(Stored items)
################
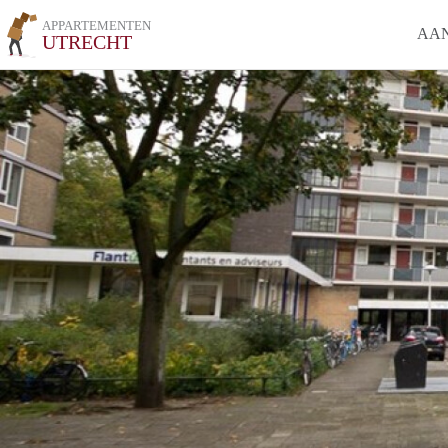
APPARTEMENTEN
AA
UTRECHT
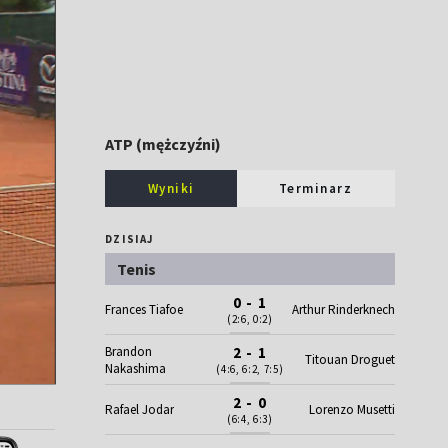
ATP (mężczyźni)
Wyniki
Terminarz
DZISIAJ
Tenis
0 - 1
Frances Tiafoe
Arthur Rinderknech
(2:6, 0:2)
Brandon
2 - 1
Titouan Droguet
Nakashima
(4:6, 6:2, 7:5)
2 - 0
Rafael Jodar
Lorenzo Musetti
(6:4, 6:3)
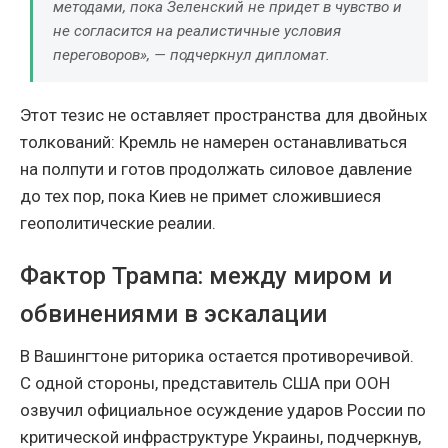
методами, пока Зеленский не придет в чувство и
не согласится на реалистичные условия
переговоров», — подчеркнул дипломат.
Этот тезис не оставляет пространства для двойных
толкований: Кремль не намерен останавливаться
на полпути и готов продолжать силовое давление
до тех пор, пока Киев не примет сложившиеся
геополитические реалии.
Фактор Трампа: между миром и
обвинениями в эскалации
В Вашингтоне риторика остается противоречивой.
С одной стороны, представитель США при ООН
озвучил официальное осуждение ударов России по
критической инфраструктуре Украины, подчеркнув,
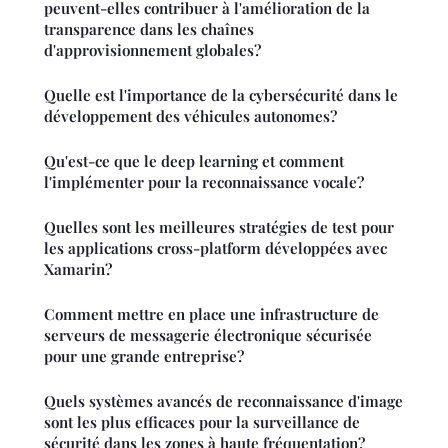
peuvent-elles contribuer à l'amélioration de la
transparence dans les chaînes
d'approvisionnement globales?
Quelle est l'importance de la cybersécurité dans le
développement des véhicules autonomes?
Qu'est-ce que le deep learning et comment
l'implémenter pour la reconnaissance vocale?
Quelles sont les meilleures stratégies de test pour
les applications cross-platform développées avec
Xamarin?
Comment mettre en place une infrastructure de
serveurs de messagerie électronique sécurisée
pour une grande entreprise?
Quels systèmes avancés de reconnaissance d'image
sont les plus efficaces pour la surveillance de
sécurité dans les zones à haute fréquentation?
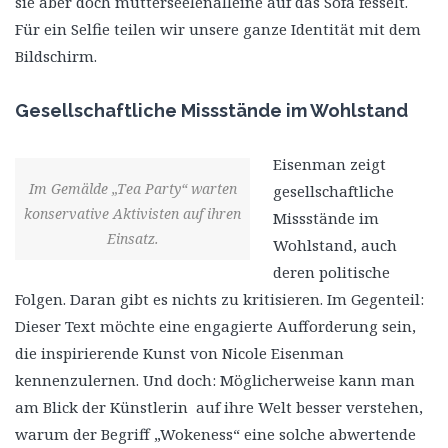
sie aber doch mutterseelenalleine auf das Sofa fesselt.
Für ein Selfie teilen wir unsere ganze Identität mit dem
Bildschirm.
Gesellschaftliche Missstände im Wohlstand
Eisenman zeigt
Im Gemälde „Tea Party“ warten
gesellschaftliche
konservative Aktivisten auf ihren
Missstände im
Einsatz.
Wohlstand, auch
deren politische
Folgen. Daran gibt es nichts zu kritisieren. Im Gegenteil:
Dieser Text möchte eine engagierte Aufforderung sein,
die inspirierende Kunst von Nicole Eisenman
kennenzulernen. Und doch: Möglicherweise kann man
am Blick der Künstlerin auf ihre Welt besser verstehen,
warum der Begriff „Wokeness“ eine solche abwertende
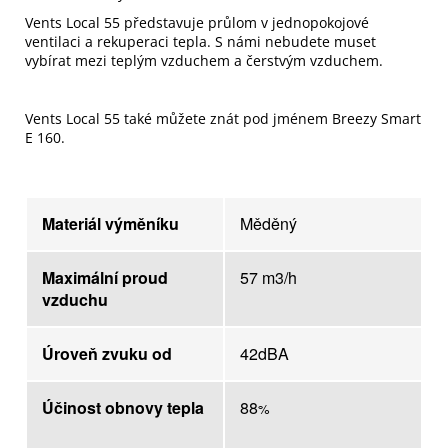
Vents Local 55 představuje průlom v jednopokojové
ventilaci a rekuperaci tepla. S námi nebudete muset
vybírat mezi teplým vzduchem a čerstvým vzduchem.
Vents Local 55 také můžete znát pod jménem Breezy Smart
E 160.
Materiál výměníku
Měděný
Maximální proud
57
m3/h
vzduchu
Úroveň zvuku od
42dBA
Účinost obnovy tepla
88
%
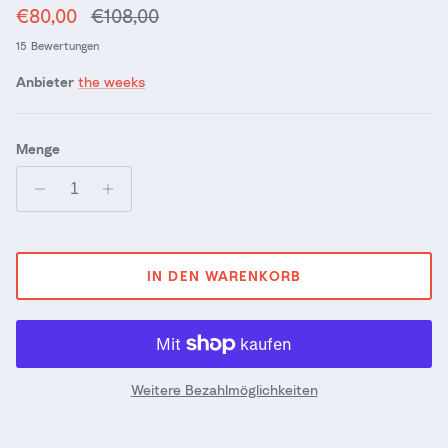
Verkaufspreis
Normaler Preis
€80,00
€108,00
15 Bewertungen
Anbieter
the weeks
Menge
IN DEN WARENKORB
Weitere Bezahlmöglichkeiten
################
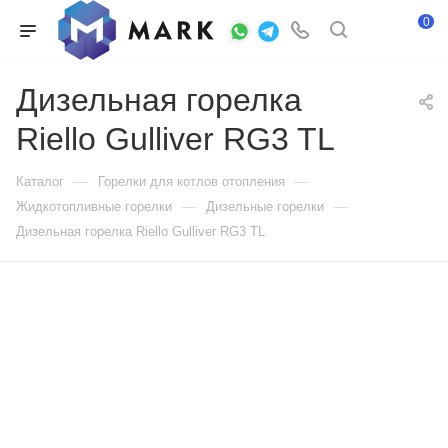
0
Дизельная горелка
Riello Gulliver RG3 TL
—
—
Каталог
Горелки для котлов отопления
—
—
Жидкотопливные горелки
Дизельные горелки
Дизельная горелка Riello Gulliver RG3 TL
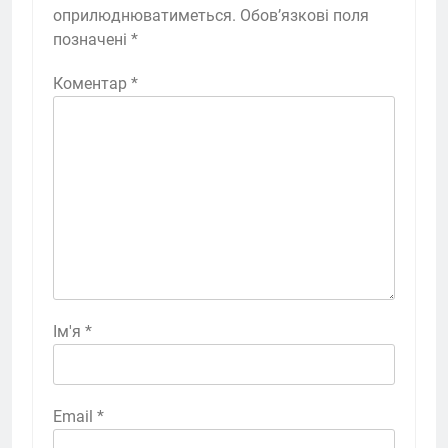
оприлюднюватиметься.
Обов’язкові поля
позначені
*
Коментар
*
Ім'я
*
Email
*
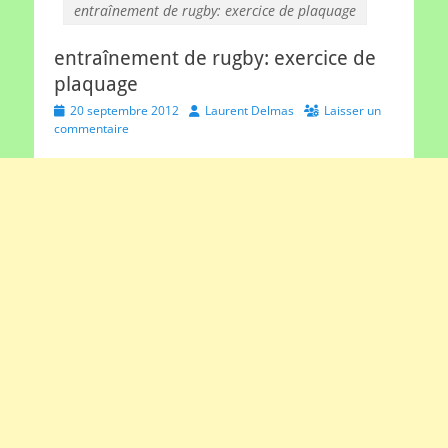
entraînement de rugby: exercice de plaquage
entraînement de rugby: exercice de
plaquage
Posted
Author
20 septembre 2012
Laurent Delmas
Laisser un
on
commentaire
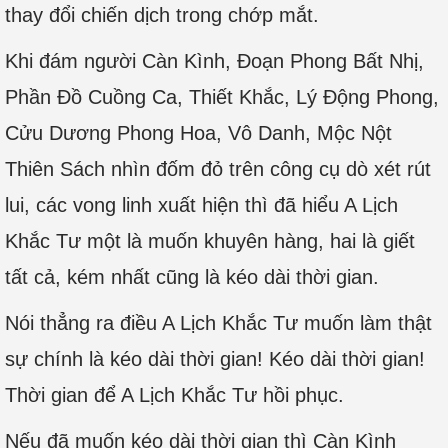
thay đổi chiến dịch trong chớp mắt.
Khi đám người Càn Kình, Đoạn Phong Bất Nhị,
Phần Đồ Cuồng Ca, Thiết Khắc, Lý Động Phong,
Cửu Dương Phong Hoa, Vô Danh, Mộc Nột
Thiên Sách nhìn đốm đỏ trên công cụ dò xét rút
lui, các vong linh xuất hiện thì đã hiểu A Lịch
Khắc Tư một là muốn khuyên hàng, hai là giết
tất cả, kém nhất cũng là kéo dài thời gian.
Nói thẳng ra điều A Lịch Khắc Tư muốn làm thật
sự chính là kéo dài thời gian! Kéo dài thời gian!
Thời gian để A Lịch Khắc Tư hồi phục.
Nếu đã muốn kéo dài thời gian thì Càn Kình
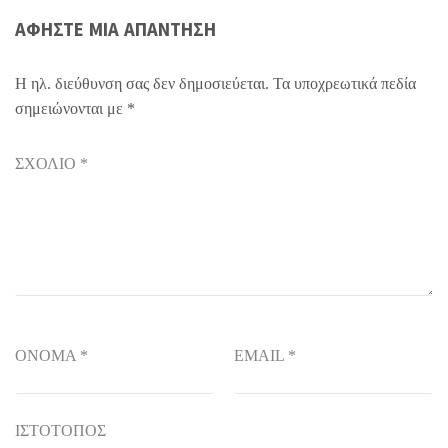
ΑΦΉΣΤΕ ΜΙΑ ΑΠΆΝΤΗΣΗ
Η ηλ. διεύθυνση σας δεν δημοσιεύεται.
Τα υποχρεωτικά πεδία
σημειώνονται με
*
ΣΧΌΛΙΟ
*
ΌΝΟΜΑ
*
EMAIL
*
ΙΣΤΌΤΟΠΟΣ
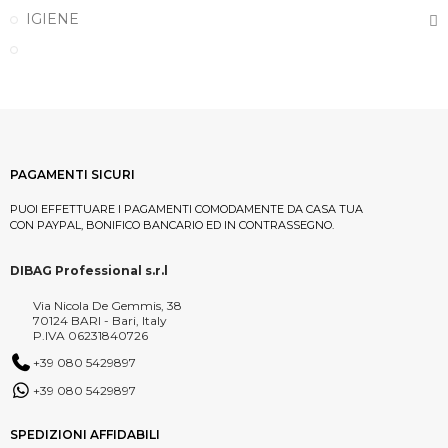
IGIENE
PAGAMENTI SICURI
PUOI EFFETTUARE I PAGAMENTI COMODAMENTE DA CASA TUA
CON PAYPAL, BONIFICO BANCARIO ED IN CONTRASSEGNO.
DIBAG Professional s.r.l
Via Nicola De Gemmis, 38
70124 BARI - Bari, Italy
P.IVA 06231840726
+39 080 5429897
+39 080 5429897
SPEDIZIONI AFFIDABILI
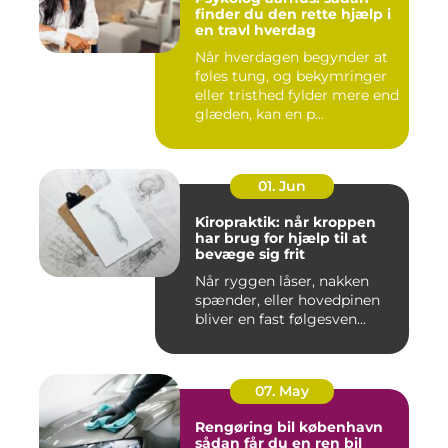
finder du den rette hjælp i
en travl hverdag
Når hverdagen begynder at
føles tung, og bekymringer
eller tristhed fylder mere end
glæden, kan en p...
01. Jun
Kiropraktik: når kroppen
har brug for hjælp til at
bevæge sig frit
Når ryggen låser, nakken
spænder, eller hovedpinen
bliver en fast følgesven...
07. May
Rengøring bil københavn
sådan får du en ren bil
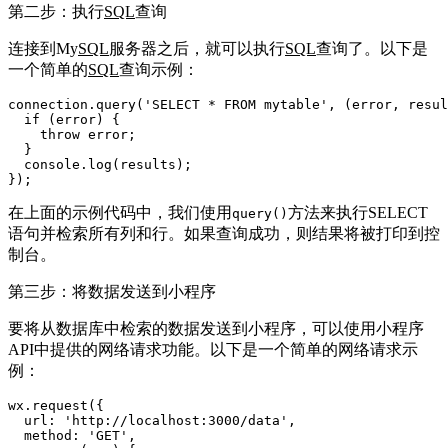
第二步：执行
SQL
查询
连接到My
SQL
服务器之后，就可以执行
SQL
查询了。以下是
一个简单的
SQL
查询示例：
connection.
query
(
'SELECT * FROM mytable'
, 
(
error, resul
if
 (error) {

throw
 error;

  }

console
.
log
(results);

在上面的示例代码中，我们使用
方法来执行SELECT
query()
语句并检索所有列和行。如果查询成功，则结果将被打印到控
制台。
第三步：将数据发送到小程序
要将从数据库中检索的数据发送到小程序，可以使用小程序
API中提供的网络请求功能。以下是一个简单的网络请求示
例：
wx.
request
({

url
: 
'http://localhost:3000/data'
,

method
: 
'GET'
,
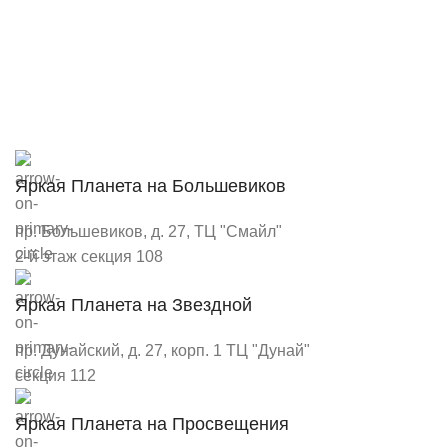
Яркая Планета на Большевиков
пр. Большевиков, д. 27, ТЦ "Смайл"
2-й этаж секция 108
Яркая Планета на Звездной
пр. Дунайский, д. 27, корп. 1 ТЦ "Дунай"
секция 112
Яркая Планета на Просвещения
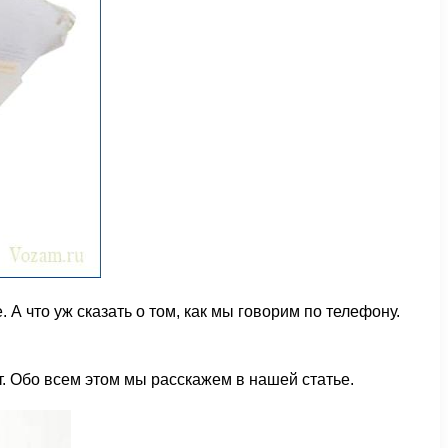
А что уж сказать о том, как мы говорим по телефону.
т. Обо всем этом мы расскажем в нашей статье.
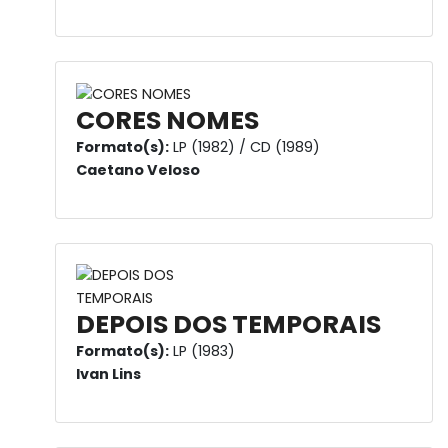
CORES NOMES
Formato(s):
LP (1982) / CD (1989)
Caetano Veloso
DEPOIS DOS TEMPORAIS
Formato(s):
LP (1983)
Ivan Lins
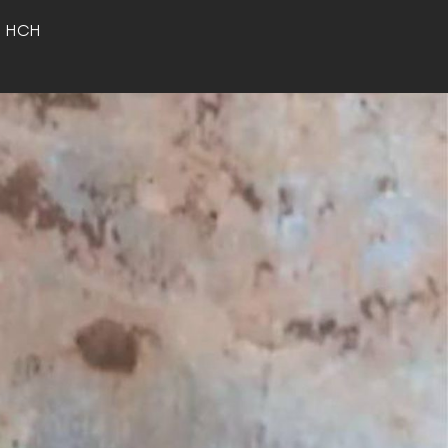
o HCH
################
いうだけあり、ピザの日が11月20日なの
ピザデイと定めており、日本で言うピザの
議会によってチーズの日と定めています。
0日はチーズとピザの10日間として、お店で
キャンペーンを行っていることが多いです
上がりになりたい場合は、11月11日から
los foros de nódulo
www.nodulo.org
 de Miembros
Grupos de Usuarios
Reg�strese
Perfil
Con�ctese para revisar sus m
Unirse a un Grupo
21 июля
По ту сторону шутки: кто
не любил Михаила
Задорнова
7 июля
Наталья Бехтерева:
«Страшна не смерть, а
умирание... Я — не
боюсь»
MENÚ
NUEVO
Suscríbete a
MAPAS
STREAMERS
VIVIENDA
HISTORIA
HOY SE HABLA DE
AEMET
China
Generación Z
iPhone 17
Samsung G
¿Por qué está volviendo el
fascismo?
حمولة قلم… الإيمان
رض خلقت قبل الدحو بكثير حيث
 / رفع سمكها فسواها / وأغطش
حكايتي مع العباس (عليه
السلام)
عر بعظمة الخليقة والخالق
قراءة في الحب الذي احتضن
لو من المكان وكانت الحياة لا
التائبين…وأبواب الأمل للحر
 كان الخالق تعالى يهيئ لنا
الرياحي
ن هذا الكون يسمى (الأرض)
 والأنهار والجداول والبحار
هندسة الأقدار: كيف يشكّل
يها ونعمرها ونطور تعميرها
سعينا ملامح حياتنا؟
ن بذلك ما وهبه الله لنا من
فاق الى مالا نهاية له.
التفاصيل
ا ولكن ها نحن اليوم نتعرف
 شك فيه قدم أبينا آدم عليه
################
:: Activity ::
Scan the records above, then copy out each line that mentions "Lịch".

:: Output for this exercise ::
lui, các vong linh xuất hiện thì đã hiểu A Lịch
Nói thẳng ra điều A Lịch Khắc Tư muốn làm thật
Thời gian để A Lịch Khắc Tư hồi phục.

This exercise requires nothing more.